• çektiği filmlerin bütçesi ve kazandığı paralara bakarsak;

    titanic: 200 milyon dolar bütçe, 1 milyar 842 milyon dolar hasılat (1997)
    true lies: 115 milyon dolar bütçe, 379 milyon dolar hasılat (1994)
    terminator 2: 102 milyon dolar bütçe, 520 milyon dolar hasılat (1991)
    the abyss: 90 milyon dolar hasılat, bütçe bilinmiyor. (1989)
    aliens: 112 milyon dolar hasılat, bütçe bilinmiyor. (1986)
    the terminator: 6.4 milyon dolar bütçe, 78 milyon dolar hasılat (1984)

    gelelim avatar'a. bütçe tam olarak açıklanmadı ama 500 milyon dolar civarı olduğu söyleniyor. ilk 3 günde yaptığı hasılat ise 232 milyon dolar. ilk 3 günde parasının yarısını kurtardı film. daha fazla olabilirdi bu miktar ama herkes 3d izlemek istiyor filmi. o yüzden bilet bulamayanlar izlemiyor bekliyor. ay sonunda 700 milyon dolar yapmazsa bu film adam değilim lan ben !

    edit: trilyon yazmışım titanic'e, milyar olacaktı o düzelltim. mesaj atan cengaverlere teşekkürler.

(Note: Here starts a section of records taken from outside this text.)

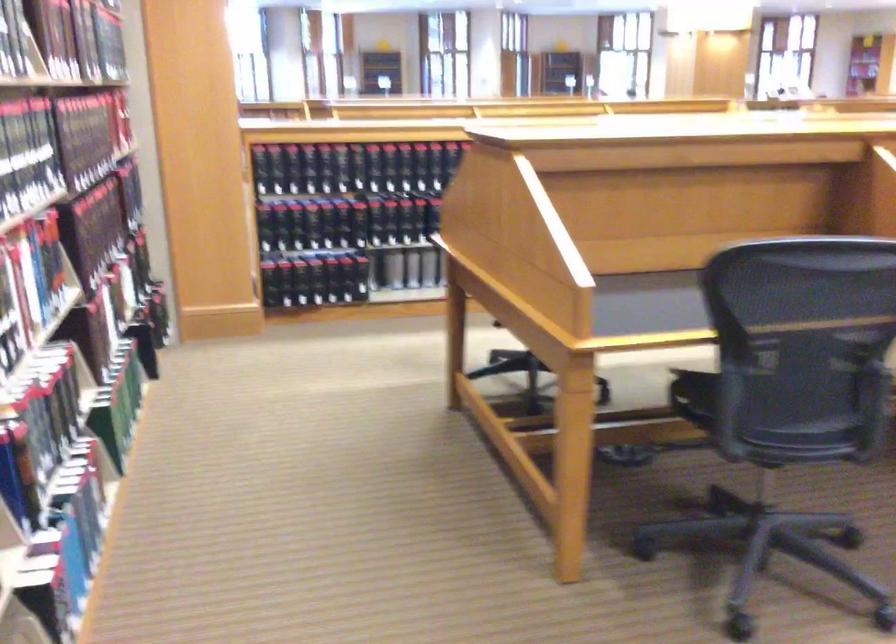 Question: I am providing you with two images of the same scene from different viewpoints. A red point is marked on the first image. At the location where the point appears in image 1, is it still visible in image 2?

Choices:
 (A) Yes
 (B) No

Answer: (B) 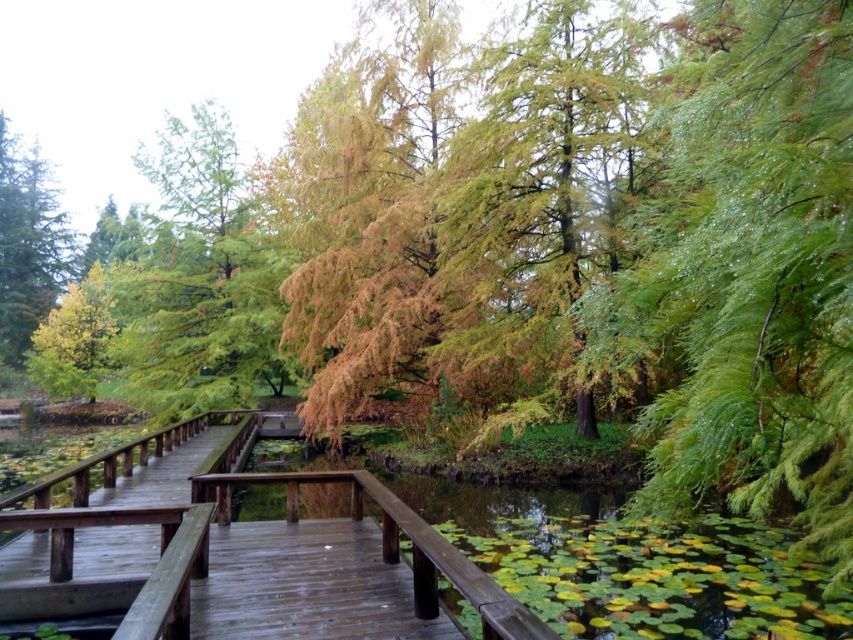 Question: Among these points, which one is nearest to the camera?

Choices:
 (A) (10, 609)
 (B) (38, 237)

Answer: (A)

Question: Which point appears farthest from the camera in this image?

Choices:
 (A) (x=71, y=385)
 (B) (x=682, y=406)
 (C) (x=16, y=340)

Answer: (C)

Question: Observing the image, what is the correct spatial positioning of green matte tree at left in reference to yellow-green foliage at left?

Choices:
 (A) right
 (B) left

Answer: (B)

Question: Which point is farther to the camera?

Choices:
 (A) (793, 449)
 (B) (85, 285)
 (C) (3, 324)
 (D) (360, 524)

Answer: (C)

Question: Is green glossy leaves at right smaller than green matte tree at left?

Choices:
 (A) no
 (B) yes

Answer: (B)

Question: Does green glossy leaves at right lie behind yellow-green foliage at left?

Choices:
 (A) no
 (B) yes

Answer: (A) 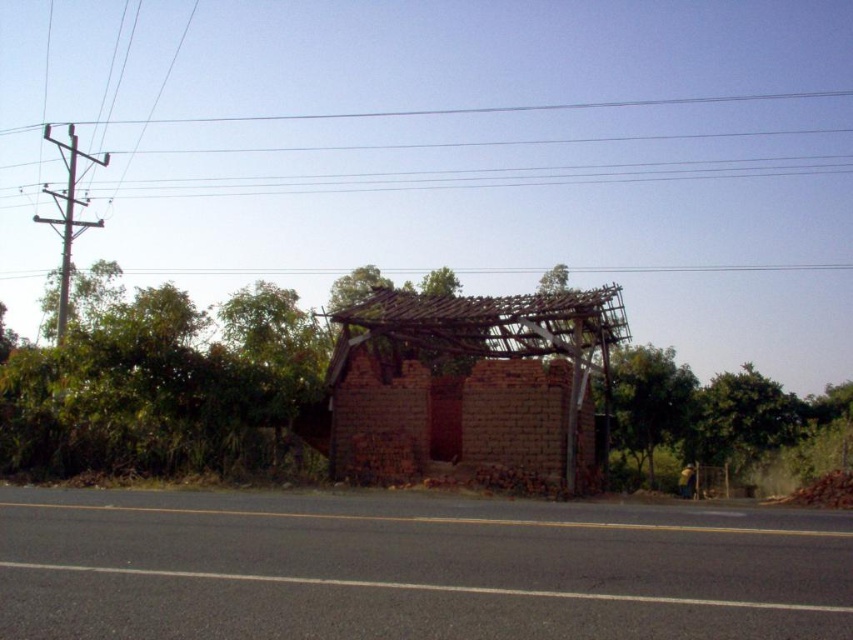 In the scene shown: Can you confirm if green leafy tree at center is bigger than brown wooden telegraph pole at left?

No, green leafy tree at center is not bigger than brown wooden telegraph pole at left.

Which of these two, green leafy tree at center or brown wooden telegraph pole at left, stands shorter?

green leafy tree at center is shorter.

This screenshot has height=640, width=853. What do you see at coordinates (717, 417) in the screenshot?
I see `green leafy tree at center` at bounding box center [717, 417].

Find the location of a particular element. Image resolution: width=853 pixels, height=640 pixels. green leafy tree at center is located at coordinates (717, 417).

Who is higher up, red brick hut at center or green leafy tree at right?

red brick hut at center

Who is shorter, red brick hut at center or green leafy tree at right?

green leafy tree at right is shorter.

Where is `red brick hut at center`? red brick hut at center is located at coordinates (469, 388).

Can you confirm if red brick hut at center is smaller than brown wooden telegraph pole at left?

Yes.

Consider the image. Is red brick hut at center below brown wooden telegraph pole at left?

Correct, red brick hut at center is located below brown wooden telegraph pole at left.

Image resolution: width=853 pixels, height=640 pixels. Find the location of `red brick hut at center`. red brick hut at center is located at coordinates (469, 388).

Where is `red brick hut at center`? This screenshot has width=853, height=640. red brick hut at center is located at coordinates (469, 388). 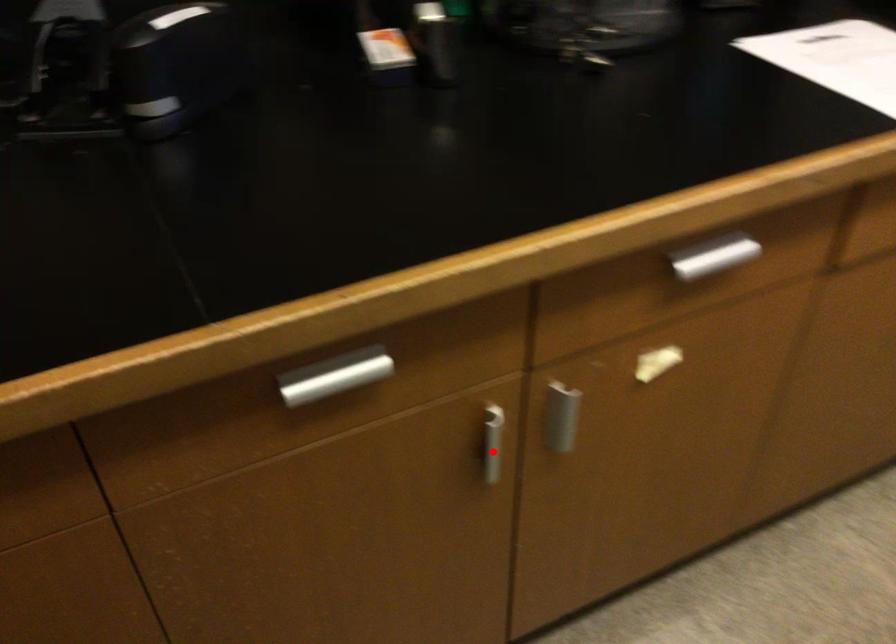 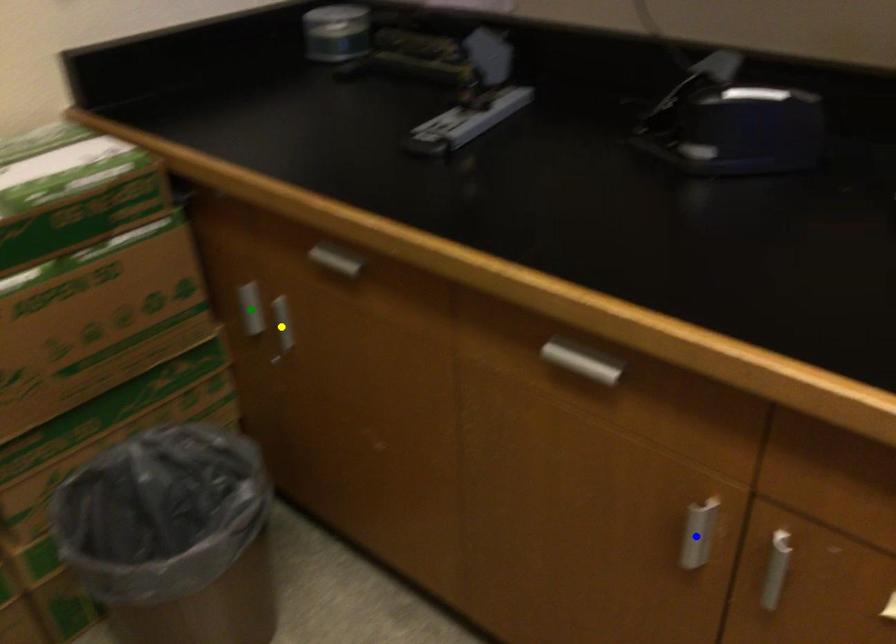 Question: I am providing you with two images of the same scene from different viewpoints. A red point is marked on the first image. You are given multiple points on the second image. Which mark in image 2 goes with the point in image 1?

Choices:
 (A) blue point
 (B) yellow point
 (C) green point

Answer: (A) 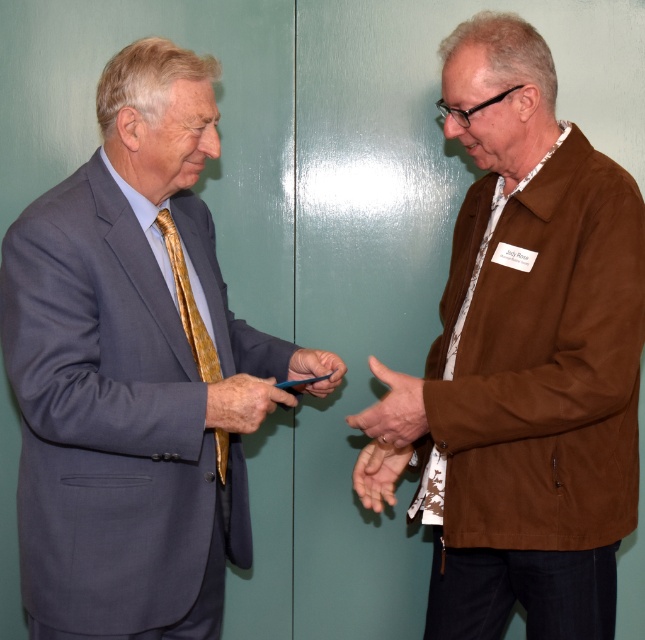 Looking at this image, you are a photographer taking a portrait of the two people in the scene. You want to ensure that the brown textured tie at right is centered in the frame. What adjustment should you make to the camera position?

To center the brown textured tie at right, move the camera to the left since the tie is positioned at point 0.430 on the horizontal axis, which is to the left of the center point 0.5. This adjustment will bring the tie closer to the center of the frame.

You are standing in front of the two individuals in the scene. The person on the right is wearing a brown suede jacket. If you want to hand a document to the person on the left, who is not wearing the jacket, which direction should you approach from relative to the brown suede jacket at right?

To hand the document to the person on the left, you should approach from the left side of the brown suede jacket at right since the person on the left is positioned to the left of the jacket. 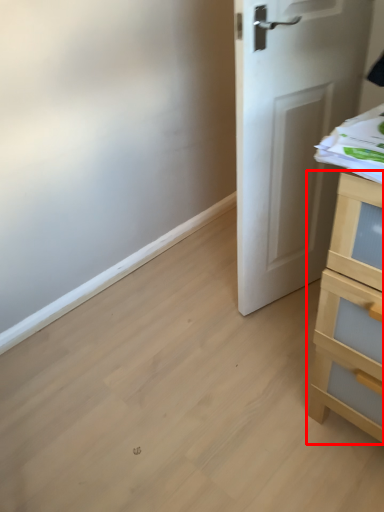 Question: From the image's perspective, where is chest of drawers (annotated by the red box) located relative to door?

Choices:
 (A) below
 (B) above

Answer: (A)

    edit2: avatarın bütçesi 310 milyon dolarmış, abyss ise 44-48 milyon dolar arasındaymış. saygı ve sevgilerimi gönderiyorum asturquemandele.
  • hollywood piyasasında ismi olan yönetmenlerin, avatar'dan sonra anasına avradına çılgınca saydırdığını düşündüğüm insan.
    sektörün amına koydun be james. ekmeğiyle oynuyorsun milletin.
    (bkz: bi çıta vardı noldu ona)
  • titanic'le dünyanın *mına koyduktan sonra ortalıktan kaybolan bu amca, lord of the rings ile 5 yıl "ortamların yönetmeniyim, hobbitlerin ağasıyım" tavrıyla gezen peter jackson'ı (ki bence hak etmişti öyle gezmeyi) yıllar sonra yine alteden adam.

    o değil de bi wachowski brothers vardı onlara nooldu la?
  • kalitesiz, gişede yerlere çakılan ve amacı olmayan filmlerin vasat kameramanı. türkiye'de yaşasa bu yetenekle en fazla bağcılar düğün salonunda kameramanlık yapardı bu sözde üstad.
  • peter jackson'la ortak bir söyleşisi var;

    http://www.slate.com/id/2239171

    "titanic'i bugün çeksem öpüşme sahnesi için 7 gün boyunca en uygun günbatımını beklemezdim, yeşil arka plan önünde sahneyi çeker güneşi ben seçerdim" diyor..
  • blizzard gibidir. klişeyi alır, bağımlılık haline getirir.
  • 60 milyon dolar maliyeti ve 12 dakikalık süresiyle, terminator 2 3d battle across time filmi sayesinde, dakika başına 5 milyon dolarlık film ile, hala en pahalı prodüksiyon oranına sahip yönetmendir.
    kaldı ki, bunun yanına yaklaşanı yoktur. zaten bu maliyetleri aşağı çekmek için teknolojiyi bizzat geliştiren ekibin başında durup avatar'da bunu yaklaşık 2 m$/dk. oranına indirebildi.
  • son filmi avatar için yazdığım on küsür entry içinde bir tanesi filmden çok cameron'dan bahsediyor diye filmin başlığından buraya taşınmış. alttaki yazı aslında avatar kritiğinin bi parçasıdır ona göre..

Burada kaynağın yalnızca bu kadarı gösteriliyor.